Problem details: Retype the line with "联系电话：13167508312" in it, then each line after it to the end of the data, word for word.

Record extracts:
--*--
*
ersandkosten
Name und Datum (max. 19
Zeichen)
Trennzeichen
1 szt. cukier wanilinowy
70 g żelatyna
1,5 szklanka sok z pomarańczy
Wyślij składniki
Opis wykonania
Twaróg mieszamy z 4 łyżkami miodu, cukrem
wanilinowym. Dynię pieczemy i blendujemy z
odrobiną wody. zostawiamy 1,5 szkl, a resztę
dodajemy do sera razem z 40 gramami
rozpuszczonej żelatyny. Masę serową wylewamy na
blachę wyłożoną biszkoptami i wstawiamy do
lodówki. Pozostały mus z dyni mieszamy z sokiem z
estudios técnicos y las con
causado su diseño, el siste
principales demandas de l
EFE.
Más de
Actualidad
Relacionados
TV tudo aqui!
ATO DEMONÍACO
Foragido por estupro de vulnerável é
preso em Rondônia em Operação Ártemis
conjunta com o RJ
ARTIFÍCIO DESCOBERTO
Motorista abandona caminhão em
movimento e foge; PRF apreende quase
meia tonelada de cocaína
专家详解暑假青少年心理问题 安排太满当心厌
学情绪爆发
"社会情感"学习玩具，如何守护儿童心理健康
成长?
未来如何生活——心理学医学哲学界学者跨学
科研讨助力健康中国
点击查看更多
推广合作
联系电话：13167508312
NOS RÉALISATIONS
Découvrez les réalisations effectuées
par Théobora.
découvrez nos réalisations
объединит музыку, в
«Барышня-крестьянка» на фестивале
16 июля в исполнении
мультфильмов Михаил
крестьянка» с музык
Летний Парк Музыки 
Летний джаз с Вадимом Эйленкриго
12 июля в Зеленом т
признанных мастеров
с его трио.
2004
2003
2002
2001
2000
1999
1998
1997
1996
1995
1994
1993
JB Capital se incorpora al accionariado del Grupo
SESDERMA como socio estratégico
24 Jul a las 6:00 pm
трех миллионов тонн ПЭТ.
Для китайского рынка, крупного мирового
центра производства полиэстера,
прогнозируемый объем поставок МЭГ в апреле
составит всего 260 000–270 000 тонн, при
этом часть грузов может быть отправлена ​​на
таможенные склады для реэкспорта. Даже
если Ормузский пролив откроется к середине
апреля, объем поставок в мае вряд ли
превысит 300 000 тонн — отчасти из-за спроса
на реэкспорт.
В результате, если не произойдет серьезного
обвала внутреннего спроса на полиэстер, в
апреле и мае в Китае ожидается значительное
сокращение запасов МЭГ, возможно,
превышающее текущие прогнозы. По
--*--
Task answer:
联系电话：13167508312
NOS RÉALISATIONS
Découvrez les réalisations effectuées
par Théobora.
découvrez nos réalisations
объединит музыку, в
«Барышня-крестьянка» на фестивале
16 июля в исполнении
мультфильмов Михаил
крестьянка» с музык
Летний Парк Музыки 
Летний джаз с Вадимом Эйленкриго
12 июля в Зеленом т
признанных мастеров
с его трио.
2004
2003
2002
2001
2000
1999
1998
1997
1996
1995
1994
1993
JB Capital se incorpora al accionariado del Grupo
SESDERMA como socio estratégico
24 Jul a las 6:00 pm
трех миллионов тонн ПЭТ.
Для китайского рынка, крупного мирового
центра производства полиэстера,
прогнозируемый объем поставок МЭГ в апреле
составит всего 260 000–270 000 тонн, при
этом часть грузов может быть отправлена ​​на
таможенные склады для реэкспорта. Даже
если Ормузский пролив откроется к середине
апреля, объем поставок в мае вряд ли
превысит 300 000 тонн — отчасти из-за спроса
на реэкспорт.
В результате, если не произойдет серьезного
обвала внутреннего спроса на полиэстер, в
апреле и мае в Китае ожидается значительное
сокращение запасов МЭГ, возможно,
превышающее текущие прогнозы. По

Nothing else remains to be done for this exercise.